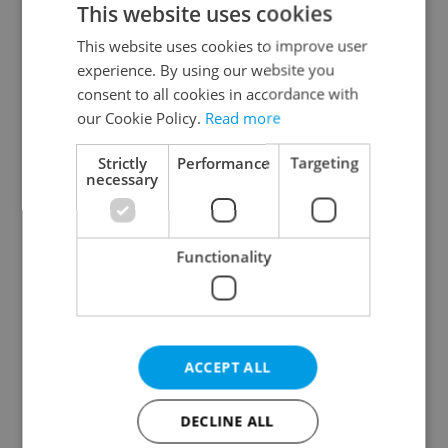
This website uses cookies
This website uses cookies to improve user
experience. By using our website you
Continue with Google
consent to all cookies in accordance with
our Cookie Policy.
Read more
Continue with Apple
Strictly
Performance
Targeting
necessary
Continue with Seznam
Functionality
Continue with Facebook
Create a new e-mail account
ACCEPT ALL
DECLINE ALL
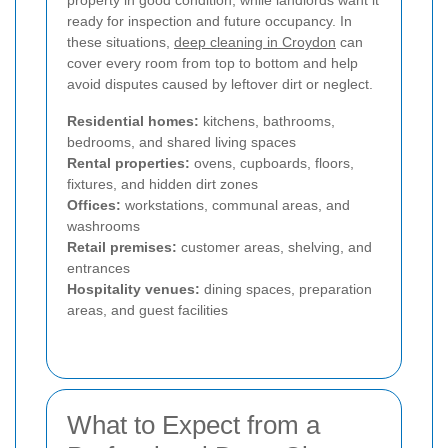
property in good condition, while landlords want it
ready for inspection and future occupancy. In
these situations,
deep cleaning in Croydon
can
cover every room from top to bottom and help
avoid disputes caused by leftover dirt or neglect.
Residential homes:
kitchens, bathrooms,
bedrooms, and shared living spaces
Rental properties:
ovens, cupboards, floors,
fixtures, and hidden dirt zones
Offices:
workstations, communal areas, and
washrooms
Retail premises:
customer areas, shelving, and
entrances
Hospitality venues:
dining spaces, preparation
areas, and guest facilities
What to Expect from a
========================================
**WORK TO BE COMPLETED**
All lines from the one containing "Performance" to the last line of the data above, both included, should be printed exactly, and the pictures should not appear.

**RESULT OF THIS TASK**
Performance
Targeting
necessary
Continue with Seznam
Functionality
Continue with Facebook
Create a new e-mail account
ACCEPT ALL
DECLINE ALL
property in good condition, while landlords want it
ready for inspection and future occupancy. In
these situations,
deep cleaning in Croydon
can
cover every room from top to bottom and help
avoid disputes caused by leftover dirt or neglect.
Residential homes:
kitchens, bathrooms,
bedrooms, and shared living spaces
Rental properties:
ovens, cupboards, floors,
fixtures, and hidden dirt zones
Offices:
workstations, communal areas, and
washrooms
Retail premises:
customer areas, shelving, and
entrances
Hospitality venues:
dining spaces, preparation
areas, and guest facilities
What to Expect from a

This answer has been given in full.